• [Exercise goal] Copy every record that follows, word for word.

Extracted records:
=== Section Start ===
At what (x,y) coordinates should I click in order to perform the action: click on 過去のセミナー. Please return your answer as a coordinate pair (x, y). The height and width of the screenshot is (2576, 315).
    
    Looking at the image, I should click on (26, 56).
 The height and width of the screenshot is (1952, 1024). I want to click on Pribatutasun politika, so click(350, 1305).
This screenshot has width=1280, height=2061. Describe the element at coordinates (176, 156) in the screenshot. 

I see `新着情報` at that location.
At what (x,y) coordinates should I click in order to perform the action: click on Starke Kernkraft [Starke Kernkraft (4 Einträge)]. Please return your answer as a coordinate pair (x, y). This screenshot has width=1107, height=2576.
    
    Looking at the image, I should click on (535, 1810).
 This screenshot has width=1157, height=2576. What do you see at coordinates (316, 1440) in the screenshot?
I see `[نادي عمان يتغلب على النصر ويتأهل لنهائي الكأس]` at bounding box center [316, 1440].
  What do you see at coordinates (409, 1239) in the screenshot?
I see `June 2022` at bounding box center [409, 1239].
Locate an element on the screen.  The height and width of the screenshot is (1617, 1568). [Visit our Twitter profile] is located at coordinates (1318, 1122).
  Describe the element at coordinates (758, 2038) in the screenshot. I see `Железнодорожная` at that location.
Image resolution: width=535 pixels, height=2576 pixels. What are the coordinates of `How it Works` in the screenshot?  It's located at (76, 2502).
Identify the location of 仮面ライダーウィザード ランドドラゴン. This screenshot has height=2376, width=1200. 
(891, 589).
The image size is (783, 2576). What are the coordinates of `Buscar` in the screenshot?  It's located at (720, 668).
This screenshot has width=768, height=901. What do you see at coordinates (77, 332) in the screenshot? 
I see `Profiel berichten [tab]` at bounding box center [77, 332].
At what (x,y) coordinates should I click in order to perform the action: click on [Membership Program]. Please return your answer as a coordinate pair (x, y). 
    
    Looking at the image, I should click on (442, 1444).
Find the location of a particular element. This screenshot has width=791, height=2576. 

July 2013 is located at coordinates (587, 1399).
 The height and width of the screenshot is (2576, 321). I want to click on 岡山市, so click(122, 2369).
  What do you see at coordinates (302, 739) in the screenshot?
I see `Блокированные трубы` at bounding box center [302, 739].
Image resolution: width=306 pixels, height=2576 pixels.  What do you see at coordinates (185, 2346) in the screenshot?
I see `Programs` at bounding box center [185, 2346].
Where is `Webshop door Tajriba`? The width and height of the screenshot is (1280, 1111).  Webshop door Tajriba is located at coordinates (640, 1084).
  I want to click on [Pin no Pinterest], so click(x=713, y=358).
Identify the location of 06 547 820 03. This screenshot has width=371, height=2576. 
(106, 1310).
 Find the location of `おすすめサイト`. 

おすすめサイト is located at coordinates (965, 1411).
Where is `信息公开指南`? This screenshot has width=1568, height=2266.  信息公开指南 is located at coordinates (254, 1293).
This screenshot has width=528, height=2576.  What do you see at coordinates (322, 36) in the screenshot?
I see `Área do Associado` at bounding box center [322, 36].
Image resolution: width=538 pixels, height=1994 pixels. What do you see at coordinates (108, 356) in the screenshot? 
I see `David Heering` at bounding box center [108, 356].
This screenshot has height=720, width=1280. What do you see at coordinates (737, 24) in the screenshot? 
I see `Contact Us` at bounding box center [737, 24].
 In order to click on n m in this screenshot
=== Section End ===
• [Your solution]
At what (x,y) coordinates should I click in order to perform the action: click on 過去のセミナー. Please return your answer as a coordinate pair (x, y). The height and width of the screenshot is (2576, 315).
    
    Looking at the image, I should click on (26, 56).
 The height and width of the screenshot is (1952, 1024). I want to click on Pribatutasun politika, so click(350, 1305).
This screenshot has width=1280, height=2061. Describe the element at coordinates (176, 156) in the screenshot. 

I see `新着情報` at that location.
At what (x,y) coordinates should I click in order to perform the action: click on Starke Kernkraft [Starke Kernkraft (4 Einträge)]. Please return your answer as a coordinate pair (x, y). This screenshot has width=1107, height=2576.
    
    Looking at the image, I should click on (535, 1810).
 This screenshot has width=1157, height=2576. What do you see at coordinates (316, 1440) in the screenshot?
I see `[نادي عمان يتغلب على النصر ويتأهل لنهائي الكأس]` at bounding box center [316, 1440].
  What do you see at coordinates (409, 1239) in the screenshot?
I see `June 2022` at bounding box center [409, 1239].
Locate an element on the screen.  The height and width of the screenshot is (1617, 1568). [Visit our Twitter profile] is located at coordinates (1318, 1122).
  Describe the element at coordinates (758, 2038) in the screenshot. I see `Железнодорожная` at that location.
Image resolution: width=535 pixels, height=2576 pixels. What are the coordinates of `How it Works` in the screenshot?  It's located at (76, 2502).
Identify the location of 仮面ライダーウィザード ランドドラゴン. This screenshot has height=2376, width=1200. 
(891, 589).
The image size is (783, 2576). What are the coordinates of `Buscar` in the screenshot?  It's located at (720, 668).
This screenshot has width=768, height=901. What do you see at coordinates (77, 332) in the screenshot? 
I see `Profiel berichten [tab]` at bounding box center [77, 332].
At what (x,y) coordinates should I click in order to perform the action: click on [Membership Program]. Please return your answer as a coordinate pair (x, y). 
    
    Looking at the image, I should click on (442, 1444).
Find the location of a particular element. This screenshot has width=791, height=2576. 

July 2013 is located at coordinates (587, 1399).
 The height and width of the screenshot is (2576, 321). I want to click on 岡山市, so click(122, 2369).
  What do you see at coordinates (302, 739) in the screenshot?
I see `Блокированные трубы` at bounding box center [302, 739].
Image resolution: width=306 pixels, height=2576 pixels.  What do you see at coordinates (185, 2346) in the screenshot?
I see `Programs` at bounding box center [185, 2346].
Where is `Webshop door Tajriba`? The width and height of the screenshot is (1280, 1111).  Webshop door Tajriba is located at coordinates (640, 1084).
  I want to click on [Pin no Pinterest], so click(x=713, y=358).
Identify the location of 06 547 820 03. This screenshot has width=371, height=2576. 
(106, 1310).
 Find the location of `おすすめサイト`. 

おすすめサイト is located at coordinates (965, 1411).
Where is `信息公开指南`? This screenshot has width=1568, height=2266.  信息公开指南 is located at coordinates (254, 1293).
This screenshot has width=528, height=2576.  What do you see at coordinates (322, 36) in the screenshot?
I see `Área do Associado` at bounding box center [322, 36].
Image resolution: width=538 pixels, height=1994 pixels. What do you see at coordinates (108, 356) in the screenshot? 
I see `David Heering` at bounding box center [108, 356].
This screenshot has height=720, width=1280. What do you see at coordinates (737, 24) in the screenshot? 
I see `Contact Us` at bounding box center [737, 24].
 In order to click on n m in this screenshot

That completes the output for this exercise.